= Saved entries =
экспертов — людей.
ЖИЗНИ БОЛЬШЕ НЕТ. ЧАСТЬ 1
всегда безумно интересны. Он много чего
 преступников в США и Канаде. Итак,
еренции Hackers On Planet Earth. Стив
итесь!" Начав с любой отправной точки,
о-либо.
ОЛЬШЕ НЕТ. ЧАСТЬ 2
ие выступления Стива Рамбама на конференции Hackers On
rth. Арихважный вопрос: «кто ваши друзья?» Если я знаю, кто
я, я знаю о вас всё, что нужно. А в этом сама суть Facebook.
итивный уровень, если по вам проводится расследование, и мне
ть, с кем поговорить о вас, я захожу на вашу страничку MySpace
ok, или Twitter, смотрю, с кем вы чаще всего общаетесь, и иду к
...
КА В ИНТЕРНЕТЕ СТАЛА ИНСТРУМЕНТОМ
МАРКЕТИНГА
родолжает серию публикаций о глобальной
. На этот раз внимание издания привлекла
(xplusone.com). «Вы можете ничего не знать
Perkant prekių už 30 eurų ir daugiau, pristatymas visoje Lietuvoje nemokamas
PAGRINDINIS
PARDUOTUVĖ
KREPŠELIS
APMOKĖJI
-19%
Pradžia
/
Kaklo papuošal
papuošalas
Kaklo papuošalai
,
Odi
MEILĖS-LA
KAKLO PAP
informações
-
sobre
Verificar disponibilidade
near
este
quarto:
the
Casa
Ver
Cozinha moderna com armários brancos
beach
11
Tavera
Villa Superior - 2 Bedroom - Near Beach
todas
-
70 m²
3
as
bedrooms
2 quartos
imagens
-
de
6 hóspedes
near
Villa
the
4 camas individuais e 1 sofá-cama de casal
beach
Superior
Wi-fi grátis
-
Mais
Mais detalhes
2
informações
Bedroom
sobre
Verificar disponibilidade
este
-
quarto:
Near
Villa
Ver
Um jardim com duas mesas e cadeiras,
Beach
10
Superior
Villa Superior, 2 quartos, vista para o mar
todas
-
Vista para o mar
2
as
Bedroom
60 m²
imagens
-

= How to complete this task =
In the answer, every line above should be retyped exactly.

= Answer to this exercise =
экспертов — людей.
ЖИЗНИ БОЛЬШЕ НЕТ. ЧАСТЬ 1
всегда безумно интересны. Он много чего
 преступников в США и Канаде. Итак,
еренции Hackers On Planet Earth. Стив
итесь!" Начав с любой отправной точки,
о-либо.
ОЛЬШЕ НЕТ. ЧАСТЬ 2
ие выступления Стива Рамбама на конференции Hackers On
rth. Арихважный вопрос: «кто ваши друзья?» Если я знаю, кто
я, я знаю о вас всё, что нужно. А в этом сама суть Facebook.
итивный уровень, если по вам проводится расследование, и мне
ть, с кем поговорить о вас, я захожу на вашу страничку MySpace
ok, или Twitter, смотрю, с кем вы чаще всего общаетесь, и иду к
...
КА В ИНТЕРНЕТЕ СТАЛА ИНСТРУМЕНТОМ
МАРКЕТИНГА
родолжает серию публикаций о глобальной
. На этот раз внимание издания привлекла
(xplusone.com). «Вы можете ничего не знать
Perkant prekių už 30 eurų ir daugiau, pristatymas visoje Lietuvoje nemokamas
PAGRINDINIS
PARDUOTUVĖ
KREPŠELIS
APMOKĖJI
-19%
Pradžia
/
Kaklo papuošal
papuošalas
Kaklo papuošalai
,
Odi
MEILĖS-LA
KAKLO PAP
informações
-
sobre
Verificar disponibilidade
near
este
quarto:
the
Casa
Ver
Cozinha moderna com armários brancos
beach
11
Tavera
Villa Superior - 2 Bedroom - Near Beach
todas
-
70 m²
3
as
bedrooms
2 quartos
imagens
-
de
6 hóspedes
near
Villa
the
4 camas individuais e 1 sofá-cama de casal
beach
Superior
Wi-fi grátis
-
Mais
Mais detalhes
2
informações
Bedroom
sobre
Verificar disponibilidade
este
-
quarto:
Near
Villa
Ver
Um jardim com duas mesas e cadeiras,
Beach
10
Superior
Villa Superior, 2 quartos, vista para o mar
todas
-
Vista para o mar
2
as
Bedroom
60 m²
imagens
-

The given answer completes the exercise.